- Opening Delimiter -
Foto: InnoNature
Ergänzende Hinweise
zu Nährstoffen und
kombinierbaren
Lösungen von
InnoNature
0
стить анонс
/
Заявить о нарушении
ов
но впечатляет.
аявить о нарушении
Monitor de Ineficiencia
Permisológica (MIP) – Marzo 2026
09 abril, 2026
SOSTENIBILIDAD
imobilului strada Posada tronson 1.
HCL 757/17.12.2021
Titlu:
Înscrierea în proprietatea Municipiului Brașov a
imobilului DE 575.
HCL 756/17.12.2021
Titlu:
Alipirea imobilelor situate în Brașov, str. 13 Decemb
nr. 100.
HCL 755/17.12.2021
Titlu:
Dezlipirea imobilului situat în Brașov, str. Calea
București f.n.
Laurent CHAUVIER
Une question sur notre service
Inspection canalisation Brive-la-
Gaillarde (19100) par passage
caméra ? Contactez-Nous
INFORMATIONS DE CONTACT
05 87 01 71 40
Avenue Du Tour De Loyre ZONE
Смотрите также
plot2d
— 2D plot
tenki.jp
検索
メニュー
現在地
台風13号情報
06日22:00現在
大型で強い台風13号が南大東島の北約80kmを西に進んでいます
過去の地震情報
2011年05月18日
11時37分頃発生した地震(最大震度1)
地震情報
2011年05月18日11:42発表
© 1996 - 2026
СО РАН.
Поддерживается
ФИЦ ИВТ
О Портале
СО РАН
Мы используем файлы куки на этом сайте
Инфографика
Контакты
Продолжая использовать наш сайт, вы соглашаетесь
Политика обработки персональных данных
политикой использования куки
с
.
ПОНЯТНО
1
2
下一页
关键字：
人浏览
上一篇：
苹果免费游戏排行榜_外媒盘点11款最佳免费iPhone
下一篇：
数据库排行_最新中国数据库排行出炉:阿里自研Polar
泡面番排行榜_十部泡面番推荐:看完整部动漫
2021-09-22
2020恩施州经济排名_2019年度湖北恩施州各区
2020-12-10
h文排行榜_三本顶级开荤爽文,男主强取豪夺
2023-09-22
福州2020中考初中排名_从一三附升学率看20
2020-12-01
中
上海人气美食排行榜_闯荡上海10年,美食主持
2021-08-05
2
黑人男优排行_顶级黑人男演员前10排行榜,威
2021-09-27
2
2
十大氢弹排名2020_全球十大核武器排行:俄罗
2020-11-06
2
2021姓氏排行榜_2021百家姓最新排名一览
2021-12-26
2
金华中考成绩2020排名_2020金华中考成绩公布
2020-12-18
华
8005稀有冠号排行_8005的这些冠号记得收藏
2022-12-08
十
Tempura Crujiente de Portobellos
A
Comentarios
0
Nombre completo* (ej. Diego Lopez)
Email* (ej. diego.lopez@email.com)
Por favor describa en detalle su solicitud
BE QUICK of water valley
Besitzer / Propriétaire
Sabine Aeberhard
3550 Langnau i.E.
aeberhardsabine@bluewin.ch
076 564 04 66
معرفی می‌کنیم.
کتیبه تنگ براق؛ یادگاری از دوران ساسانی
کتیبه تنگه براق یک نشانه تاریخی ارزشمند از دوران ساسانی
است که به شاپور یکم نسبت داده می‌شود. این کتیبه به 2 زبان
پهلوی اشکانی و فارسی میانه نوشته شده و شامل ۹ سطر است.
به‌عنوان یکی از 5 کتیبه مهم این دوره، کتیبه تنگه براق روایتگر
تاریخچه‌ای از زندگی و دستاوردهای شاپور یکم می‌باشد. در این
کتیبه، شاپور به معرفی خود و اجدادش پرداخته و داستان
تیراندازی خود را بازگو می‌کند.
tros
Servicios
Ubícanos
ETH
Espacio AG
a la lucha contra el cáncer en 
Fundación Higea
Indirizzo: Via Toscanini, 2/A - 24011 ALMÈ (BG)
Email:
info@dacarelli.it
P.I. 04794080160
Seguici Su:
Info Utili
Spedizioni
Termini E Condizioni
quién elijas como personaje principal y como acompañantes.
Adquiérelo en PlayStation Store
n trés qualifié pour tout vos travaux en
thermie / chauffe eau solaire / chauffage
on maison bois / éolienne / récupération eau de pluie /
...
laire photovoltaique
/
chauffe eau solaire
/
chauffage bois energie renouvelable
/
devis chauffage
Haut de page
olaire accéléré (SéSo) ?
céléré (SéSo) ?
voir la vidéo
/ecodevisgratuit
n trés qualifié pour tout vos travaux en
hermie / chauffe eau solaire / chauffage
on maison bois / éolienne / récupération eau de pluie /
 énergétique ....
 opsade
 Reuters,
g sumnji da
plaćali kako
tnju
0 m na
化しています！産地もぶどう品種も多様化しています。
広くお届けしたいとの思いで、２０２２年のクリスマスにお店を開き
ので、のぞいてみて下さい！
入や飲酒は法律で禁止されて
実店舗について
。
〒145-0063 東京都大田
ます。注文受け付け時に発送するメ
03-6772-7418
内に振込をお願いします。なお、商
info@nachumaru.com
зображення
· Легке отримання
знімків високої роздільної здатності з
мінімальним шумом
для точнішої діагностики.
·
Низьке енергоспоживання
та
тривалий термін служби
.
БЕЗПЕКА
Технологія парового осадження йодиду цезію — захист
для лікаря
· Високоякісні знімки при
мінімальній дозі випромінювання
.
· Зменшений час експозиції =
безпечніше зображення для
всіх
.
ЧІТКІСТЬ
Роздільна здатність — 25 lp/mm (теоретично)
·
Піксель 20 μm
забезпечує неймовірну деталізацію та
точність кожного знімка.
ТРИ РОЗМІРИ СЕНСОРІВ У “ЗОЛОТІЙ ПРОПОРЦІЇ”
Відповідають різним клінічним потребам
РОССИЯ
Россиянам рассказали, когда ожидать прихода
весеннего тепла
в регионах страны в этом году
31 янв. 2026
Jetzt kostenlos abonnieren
- Closing Delimiter -
Write out every record shown above, word for word.

Foto: InnoNature
Ergänzende Hinweise
zu Nährstoffen und
kombinierbaren
Lösungen von
InnoNature
0
стить анонс
/
Заявить о нарушении
ов
но впечатляет.
аявить о нарушении
Monitor de Ineficiencia
Permisológica (MIP) – Marzo 2026
09 abril, 2026
SOSTENIBILIDAD
imobilului strada Posada tronson 1.
HCL 757/17.12.2021
Titlu:
Înscrierea în proprietatea Municipiului Brașov a
imobilului DE 575.
HCL 756/17.12.2021
Titlu:
Alipirea imobilelor situate în Brașov, str. 13 Decemb
nr. 100.
HCL 755/17.12.2021
Titlu:
Dezlipirea imobilului situat în Brașov, str. Calea
București f.n.
Laurent CHAUVIER
Une question sur notre service
Inspection canalisation Brive-la-
Gaillarde (19100) par passage
caméra ? Contactez-Nous
INFORMATIONS DE CONTACT
05 87 01 71 40
Avenue Du Tour De Loyre ZONE
Смотрите также
plot2d
— 2D plot
tenki.jp
検索
メニュー
現在地
台風13号情報
06日22:00現在
大型で強い台風13号が南大東島の北約80kmを西に進んでいます
過去の地震情報
2011年05月18日
11時37分頃発生した地震(最大震度1)
地震情報
2011年05月18日11:42発表
© 1996 - 2026
СО РАН.
Поддерживается
ФИЦ ИВТ
О Портале
СО РАН
Мы используем файлы куки на этом сайте
Инфографика
Контакты
Продолжая использовать наш сайт, вы соглашаетесь
Политика обработки персональных данных
политикой использования куки
с
.
ПОНЯТНО
1
2
下一页
关键字：
人浏览
上一篇：
苹果免费游戏排行榜_外媒盘点11款最佳免费iPhone
下一篇：
数据库排行_最新中国数据库排行出炉:阿里自研Polar
泡面番排行榜_十部泡面番推荐:看完整部动漫
2021-09-22
2020恩施州经济排名_2019年度湖北恩施州各区
2020-12-10
h文排行榜_三本顶级开荤爽文,男主强取豪夺
2023-09-22
福州2020中考初中排名_从一三附升学率看20
2020-12-01
中
上海人气美食排行榜_闯荡上海10年,美食主持
2021-08-05
2
黑人男优排行_顶级黑人男演员前10排行榜,威
2021-09-27
2
2
十大氢弹排名2020_全球十大核武器排行:俄罗
2020-11-06
2
2021姓氏排行榜_2021百家姓最新排名一览
2021-12-26
2
金华中考成绩2020排名_2020金华中考成绩公布
2020-12-18
华
8005稀有冠号排行_8005的这些冠号记得收藏
2022-12-08
十
Tempura Crujiente de Portobellos
A
Comentarios
0
Nombre completo* (ej. Diego Lopez)
Email* (ej. diego.lopez@email.com)
Por favor describa en detalle su solicitud
BE QUICK of water valley
Besitzer / Propriétaire
Sabine Aeberhard
3550 Langnau i.E.
aeberhardsabine@bluewin.ch
076 564 04 66
معرفی می‌کنیم.
کتیبه تنگ براق؛ یادگاری از دوران ساسانی
کتیبه تنگه براق یک نشانه تاریخی ارزشمند از دوران ساسانی
است که به شاپور یکم نسبت داده می‌شود. این کتیبه به 2 زبان
پهلوی اشکانی و فارسی میانه نوشته شده و شامل ۹ سطر است.
به‌عنوان یکی از 5 کتیبه مهم این دوره، کتیبه تنگه براق روایتگر
تاریخچه‌ای از زندگی و دستاوردهای شاپور یکم می‌باشد. در این
کتیبه، شاپور به معرفی خود و اجدادش پرداخته و داستان
تیراندازی خود را بازگو می‌کند.
tros
Servicios
Ubícanos
ETH
Espacio AG
a la lucha contra el cáncer en 
Fundación Higea
Indirizzo: Via Toscanini, 2/A - 24011 ALMÈ (BG)
Email:
info@dacarelli.it
P.I. 04794080160
Seguici Su:
Info Utili
Spedizioni
Termini E Condizioni
quién elijas como personaje principal y como acompañantes.
Adquiérelo en PlayStation Store
n trés qualifié pour tout vos travaux en
thermie / chauffe eau solaire / chauffage
on maison bois / éolienne / récupération eau de pluie /
...
laire photovoltaique
/
chauffe eau solaire
/
chauffage bois energie renouvelable
/
devis chauffage
Haut de page
olaire accéléré (SéSo) ?
céléré (SéSo) ?
voir la vidéo
/ecodevisgratuit
n trés qualifié pour tout vos travaux en
hermie / chauffe eau solaire / chauffage
on maison bois / éolienne / récupération eau de pluie /
 énergétique ....
 opsade
 Reuters,
g sumnji da
plaćali kako
tnju
0 m na
化しています！産地もぶどう品種も多様化しています。
広くお届けしたいとの思いで、２０２２年のクリスマスにお店を開き
ので、のぞいてみて下さい！
入や飲酒は法律で禁止されて
実店舗について
。
〒145-0063 東京都大田
ます。注文受け付け時に発送するメ
03-6772-7418
内に振込をお願いします。なお、商
info@nachumaru.com
зображення
· Легке отримання
знімків високої роздільної здатності з
мінімальним шумом
для точнішої діагностики.
·
Низьке енергоспоживання
та
тривалий термін служби
.
БЕЗПЕКА
Технологія парового осадження йодиду цезію — захист
для лікаря
· Високоякісні знімки при
мінімальній дозі випромінювання
.
· Зменшений час експозиції =
безпечніше зображення для
всіх
.
ЧІТКІСТЬ
Роздільна здатність — 25 lp/mm (теоретично)
·
Піксель 20 μm
забезпечує неймовірну деталізацію та
точність кожного знімка.
ТРИ РОЗМІРИ СЕНСОРІВ У “ЗОЛОТІЙ ПРОПОРЦІЇ”
Відповідають різним клінічним потребам
РОССИЯ
Россиянам рассказали, когда ожидать прихода
весеннего тепла
в регионах страны в этом году
31 янв. 2026
Jetzt kostenlos abonnieren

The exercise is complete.